With reference to the piece, "Should the CRR be abolished?", a discussion that was opened and shut four years ago has been re-opened by the writer Sitharam Gurumurthi without much clarity.
As an ordinary citizen, who believes that monetary policy is a tool to attain price stability internally and rate stability externally, I am confused why prices are rising despite the country's central bank having at its disposal the legal tool of cash reserve ratio (CRR).
Even if inflation is contained, it means the damage has been regulated, not obviated. It makes me doubt the effectiveness of the CRR in the context of its need for securing monetary stability.

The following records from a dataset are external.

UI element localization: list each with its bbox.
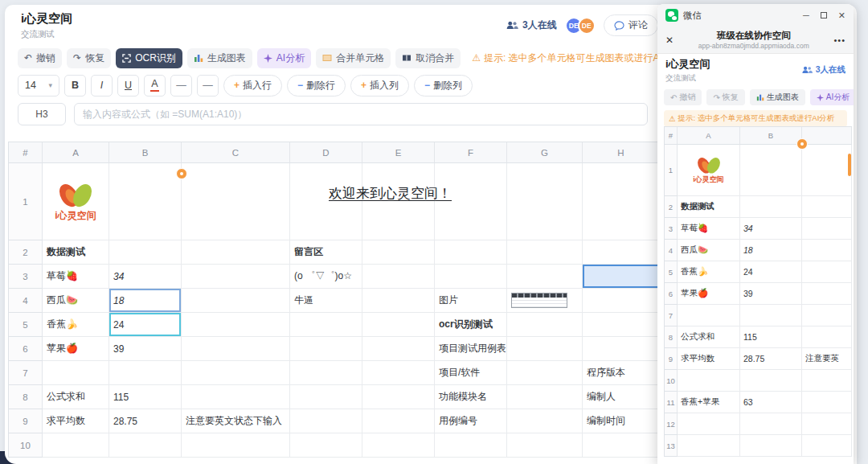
main-cell-D6[interactable]: [290, 337, 362, 361]
main-cell-B2[interactable]: [109, 240, 182, 265]
main-row-header-9[interactable]: 9: [9, 409, 43, 433]
main-cell-H4[interactable]: [583, 289, 660, 313]
maximize-button[interactable]: [821, 12, 827, 18]
main-cell-C5[interactable]: [182, 313, 290, 337]
main-cell-F2[interactable]: [435, 240, 507, 265]
main-cell-E9[interactable]: [362, 409, 435, 433]
wx-cell-B4[interactable]: 18: [740, 240, 802, 261]
main-cell-B3[interactable]: 34: [109, 265, 182, 289]
formula-input[interactable]: [74, 103, 648, 125]
insert-col-button[interactable]: +插入列: [350, 75, 409, 96]
bold-button[interactable]: B: [64, 75, 86, 96]
wx-cell-A12[interactable]: [678, 413, 740, 435]
main-cell-A3[interactable]: 草莓🍓: [43, 265, 109, 289]
main-cell-A10[interactable]: [43, 433, 109, 458]
main-cell-H6[interactable]: [583, 337, 660, 361]
embedded-image-thumbnail[interactable]: [511, 293, 567, 308]
main-cell-F8[interactable]: 功能模块名: [435, 385, 507, 409]
wx-cell-C3[interactable]: [802, 218, 852, 240]
wx-cell-A10[interactable]: [678, 370, 740, 392]
wx-generate-chart-button[interactable]: 生成图表: [750, 89, 805, 105]
minimize-button[interactable]: ─: [803, 10, 809, 20]
cell-reference-box[interactable]: H3: [18, 103, 66, 125]
wx-cell-C2[interactable]: [802, 196, 852, 218]
wx-cell-B10[interactable]: [740, 370, 802, 392]
main-cell-E10[interactable]: [362, 433, 435, 458]
main-cell-A5[interactable]: 香蕉🍌: [43, 313, 109, 337]
main-cell-F9[interactable]: 用例编号: [435, 409, 507, 433]
main-cell-H5[interactable]: [583, 313, 660, 337]
delete-row-button[interactable]: −删除行: [287, 75, 346, 96]
wx-cell-C12[interactable]: [802, 413, 852, 435]
main-cell-C7[interactable]: [182, 361, 290, 385]
main-col-header-A[interactable]: A: [43, 142, 109, 163]
main-cell-H9[interactable]: 编制时间: [583, 409, 660, 433]
main-cell-F5[interactable]: ocr识别测试: [435, 313, 507, 337]
wx-cell-C9[interactable]: 注意要英: [802, 348, 852, 370]
main-cell-G2[interactable]: [507, 240, 583, 265]
wx-cell-C4[interactable]: [802, 240, 852, 261]
main-cell-B8[interactable]: 115: [109, 385, 182, 409]
wx-cell-A11[interactable]: 香蕉+苹果: [678, 392, 740, 413]
main-cell-D8[interactable]: [290, 385, 362, 409]
wx-cell-A4[interactable]: 西瓜🍉: [678, 240, 740, 261]
main-cell-F7[interactable]: 项目/软件: [435, 361, 507, 385]
main-cell-B7[interactable]: [109, 361, 182, 385]
wx-row-header-10[interactable]: 10: [665, 370, 678, 392]
scrollbar-thumb[interactable]: [848, 154, 851, 176]
font-size-select[interactable]: 14▾: [18, 75, 59, 96]
main-cell-H10[interactable]: [583, 433, 660, 458]
main-cell-G4[interactable]: [507, 289, 583, 313]
wx-cell-A5[interactable]: 香蕉🍌: [678, 261, 740, 283]
wx-cell-A6[interactable]: 苹果🍎: [678, 283, 740, 305]
main-cell-A9[interactable]: 求平均数: [43, 409, 109, 433]
wx-ai-analysis-button[interactable]: AI分析: [810, 89, 854, 105]
wx-row-header-9[interactable]: 9: [665, 348, 678, 370]
main-cell-C6[interactable]: [182, 337, 290, 361]
wx-cell-C11[interactable]: [802, 392, 852, 413]
main-cell-B6[interactable]: 39: [109, 337, 182, 361]
wx-row-header-13[interactable]: 13: [665, 435, 678, 457]
main-row-header-10[interactable]: 10: [9, 433, 43, 458]
main-cell-D5[interactable]: [290, 313, 362, 337]
wx-cell-C5[interactable]: [802, 261, 852, 283]
main-cell-A1[interactable]: i心灵空间: [43, 163, 109, 240]
wx-row-header-6[interactable]: 6: [665, 283, 678, 305]
wx-cell-A7[interactable]: [678, 305, 740, 326]
redo-button[interactable]: ↷恢复: [67, 48, 111, 68]
main-cell-C8[interactable]: [182, 385, 290, 409]
wx-cell-B6[interactable]: 39: [740, 283, 802, 305]
main-cell-E7[interactable]: [362, 361, 435, 385]
generate-chart-button[interactable]: 生成图表: [187, 48, 252, 68]
main-cell-E6[interactable]: [362, 337, 435, 361]
main-col-header-C[interactable]: C: [182, 142, 290, 163]
italic-button[interactable]: I: [91, 75, 113, 96]
main-cell-E2[interactable]: [362, 240, 435, 265]
wx-select-all-corner[interactable]: #: [665, 127, 678, 145]
main-select-all-corner[interactable]: #: [9, 142, 43, 163]
avatar[interactable]: DE: [578, 17, 596, 35]
wx-cell-B8[interactable]: 115: [740, 326, 802, 348]
main-cell-B1[interactable]: [109, 163, 182, 240]
main-row-header-6[interactable]: 6: [9, 337, 43, 361]
wx-row-header-3[interactable]: 3: [665, 218, 678, 240]
wx-row-header-8[interactable]: 8: [665, 326, 678, 348]
main-row-header-3[interactable]: 3: [9, 265, 43, 289]
wx-col-header-C[interactable]: [802, 127, 852, 145]
main-cell-F3[interactable]: [435, 265, 507, 289]
main-cell-D10[interactable]: [290, 433, 362, 458]
main-col-header-H[interactable]: H: [583, 142, 660, 163]
wx-cell-A2[interactable]: 数据测试: [678, 196, 740, 218]
font-color-button[interactable]: A: [144, 75, 166, 96]
main-cell-G8[interactable]: [507, 385, 583, 409]
wx-row-header-2[interactable]: 2: [665, 196, 678, 218]
miniprogram-menu-icon[interactable]: •••: [833, 35, 845, 45]
main-cell-H1[interactable]: [583, 163, 660, 240]
wx-cell-B13[interactable]: [740, 435, 802, 457]
main-cell-F4[interactable]: 图片: [435, 289, 507, 313]
wx-cell-B5[interactable]: 24: [740, 261, 802, 283]
wx-col-header-B[interactable]: B: [740, 127, 802, 145]
underline-button[interactable]: U: [117, 75, 139, 96]
main-cell-C1[interactable]: [182, 163, 290, 240]
wx-cell-C6[interactable]: [802, 283, 852, 305]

Gurumurthi laments that the State Bank of India (SBI) has an interest spread of more than 10 per cent. However, other than comparing the interest payout rate of its savings account and the peak lending rate of a singled-out product, no statistics have been furnished in the article. The margin is not calculated on the basis of individual products, but as a mark-up of yield on advance (YoA) (interest earned as a per cent of average gross loans) over the cost of deposit (CoD) (interest paid as a per cent of average aggregate deposit).
For FY 2015, SBI had a YoA of 10.58 per cent per annum and a CoD of 6.34 per cent per annum, leaving a margin of only 4.24 per cent per annum, which has to take care of all operating and non-operating expenses, including the CRR cost, plus generate a moderate profit.
Just because the statutory liquidity ratio (SLR) is maintained by banks, is it rational to tell them that they are not maintaining mandatory SLR as there is no penal provision? Any such apprehension is childish. What is required is a healthy discussion on the necessity of maintaining the CRR.